Kubernetes is powerful, but troubleshooting issues in a live cluster can be painful. In a complex deployment, critical warning signs often hide in thousands of log lines and events. What if we could surface these reliability issues before they take applications down?
Preq (pronounced "preek") is an open-source tool that brings a proactive approach to Kubernetes troubleshooting. It is a reliability problem detector that checks your cluster's logs, events, and configurations against a community-driven catalog of failure patterns [1]. Using Preq, you can monitor your cluster and catch misconfigurations, anti-patterns, or bugs early, instead of discovering them during a 2 AM incident [1].
Installing preq via Krew
preq is distributed as a kubectl plugin, making it easy to install through the Kubernetes Krew plugin manager. First, ensure you have Krew set up (if not, install it from the official docs). Then install Preq with a single command:
kubectl krew install preq
Within seconds, the plugin is ready to use[1]. There's no extra configuration needed. Preq ships with the latest common reliability enumeration (CRE) rule packages baked in. It auto-updates its rules so you're always scanning for the newest issues.

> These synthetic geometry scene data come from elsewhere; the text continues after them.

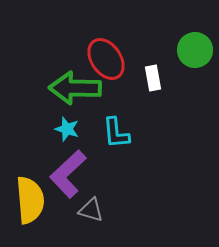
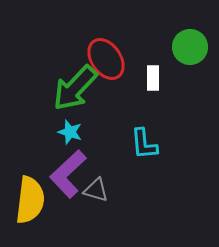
green circle: moved 5 px left, 3 px up
white rectangle: rotated 10 degrees clockwise
green arrow: rotated 48 degrees counterclockwise
cyan star: moved 3 px right, 3 px down
cyan L-shape: moved 28 px right, 11 px down
yellow semicircle: rotated 12 degrees clockwise
gray triangle: moved 5 px right, 20 px up
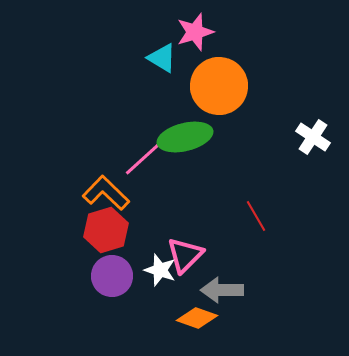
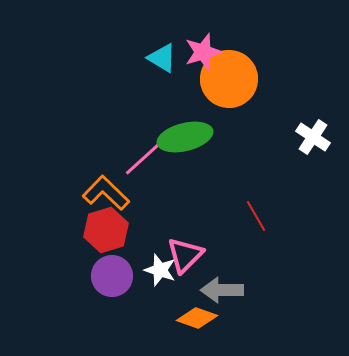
pink star: moved 8 px right, 20 px down
orange circle: moved 10 px right, 7 px up
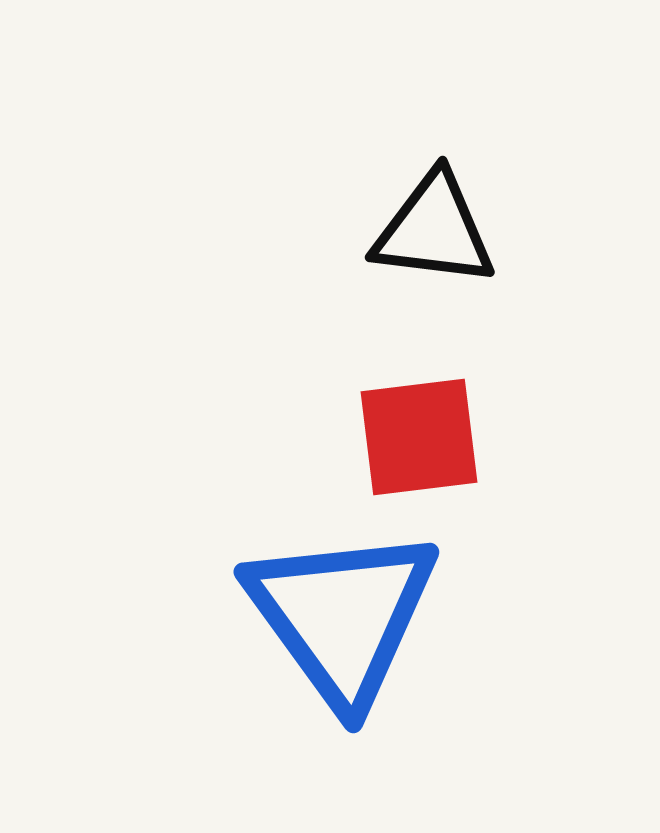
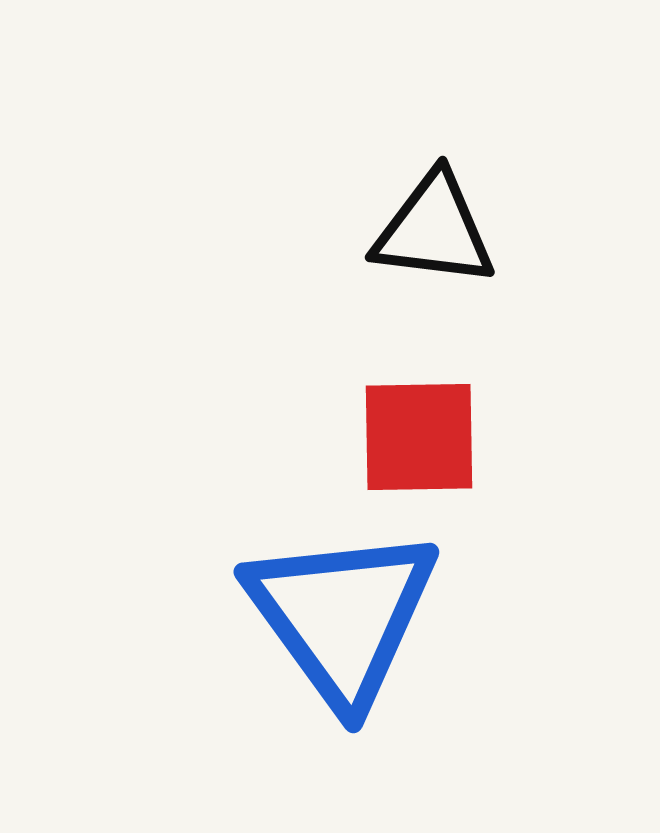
red square: rotated 6 degrees clockwise
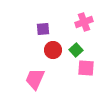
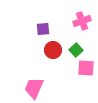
pink cross: moved 2 px left, 1 px up
pink trapezoid: moved 1 px left, 9 px down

Running Kubectl preq from the CLI
Once installed, you can run Preq directly via kubectl to check various Kubernetes resources and their logs:
Pods: Scan an individual pod's logs and related events. For example, kubectl preq my-pod-abc123
will fetch that pod's logs and events, then compare them against the CRE rule library. [1]
Services: Running kubectl preq service/my-service
triggers Preq to assess the pods behind that Service. While Services themselves don't have logs, Preq will identify the endpoints/pods for the service and check their logs and events for known issues.
Jobs and CronJobs: Run Preq on a Job or on pods created by a CronJob to inspect execution logs and events[12].
Under the hood, the Preq plugin uses Kubernetes APIs. This means you can run Preq on any resource type that has associated logs or events, giving you a flexible "detective" for your cluster.
Using Preq with ConfigMaps and Events
The current release of Preq primarily targets logs and manifests, but you can also leverage it for configuration files and cluster events with a little creativity.
ConfigMaps
Directly scan a ConfigMap with the plugin:
kubectl preq -n <namespace> configmap/<name-of-config-map>
Kubernetes events
Use this feeder to stream a timestamp and the raw event into Preq:
kubectl get events -A -o json | jq -r '.items[] | "\(.metadata.creationTimestamp) \(tojson)"' | kubectl preq
Other workload configurations beyond ConfigMaps
Use this workaround to feed deployments and similar manifests as compact JSON, stamped with a single UTC timestamp per line:
kubectl get deploy -A -o json | jq -c . | sed -e "1s/^/$(date -u +"%Y-%m-%dT%H:%M:%SZ") /" | kubectl preq
Example CREs
We'll highlight a few Common Reliability Enumerations created by community members[2][3][4][5]:
CRE | What breaks | Signals you will see |
---|---|---|
CRE-2025-0119 | Too many pods down during an update | Rollout stalls, unavailable replicas, PDB budget exceeded |
CRE-2025-0071 | Cluster DNS resolution fails when CoreDNS has no ready pods or endpoints | CoreDNS availableReplicas at zero, kube dns endpoints empty, pods in CrashLoopBackOff, CoreDNS logs show errors |
CRE-2025-0048 | Worker node enters NotReady because control plane cannot resolve the node's FQDN | Node status shows NotReady without resource pressure, control plane logs may show hostname resolution errors |
CRE-2025-0125 | Kubelet crashes under rapid pod launches causing node NotReady and full node level outage with pod evictions | Node NotReady, mass pod evictions and rescheduling, kubelet logs show panic in EventedPLEG evented.go |
Exit Code CREs: Crashes and Their Causes (137, 127, 134, 139)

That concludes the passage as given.